Der neue Spielplatz an der Kennedystraße. Hier können sich die Kinder aus dem benachbarten Viertel schon bald gründlich austoben. Bild: Hartl
Seit 1999 hat die Stadt rund 2,5 Millionen Euro für die öffentlichen Spielanlagen ausgegeben. Und zwar für den Bau und den Unterhalt. Dabei müssen für die Errichtung eines Spielplatzes je nach Ausstattung 40 bis 100 Euro pro Quadratmeter gerechnet werden. Das teilte Baureferent Markus Kühne am Mittwoch im Bauausschuss mit. Der Unterhalt schlage dann mit drei bis sechs Euro pro Quadratmeter und Jahr zu Buche. Leider müssten dabei auch immer die Folgen von Sachbeschädigung beseitigt werden.

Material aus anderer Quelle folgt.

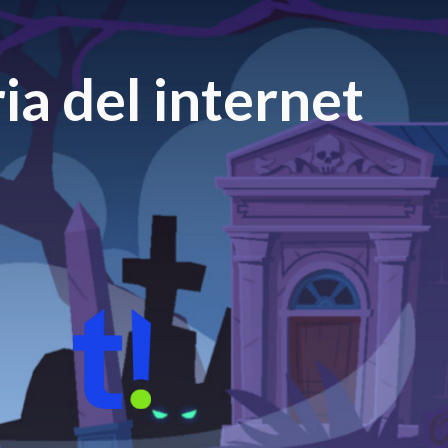
ia del internet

Viel Lob gab es für Bernhard Frank vom Baureferat, der sich mit viel Liebe und Hingabe dieser Aufgabe angenommen hat. Die nicht immer ganz einfach ist, wie OB Michael Cerny sagte. Das Thema Lärm stehe da ja immer auf der Tagesordnung. "Aber vielleicht müssen wir uns manchmal gegen die Eltern durchsetzen, damit die Kinder ihren Spielplatz bekommen."